╭─ Source material
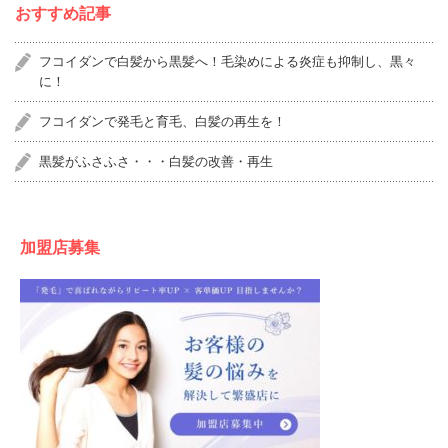
おすすめ記事
フコイダンで白髪から黒髪へ！毛染めによる炎症も抑制し、黒々
に！
フコイダンで発毛と育毛、白髪の再生を！
黒髪がふさふさ・・・白髪の改善・再生
加盟店募集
╰─
Reproduce every entry exactly, but omit each picture.

おすすめ記事
フコイダンで白髪から黒髪へ！毛染めによる炎症も抑制し、黒々
に！
フコイダンで発毛と育毛、白髪の再生を！
黒髪がふさふさ・・・白髪の改善・再生
加盟店募集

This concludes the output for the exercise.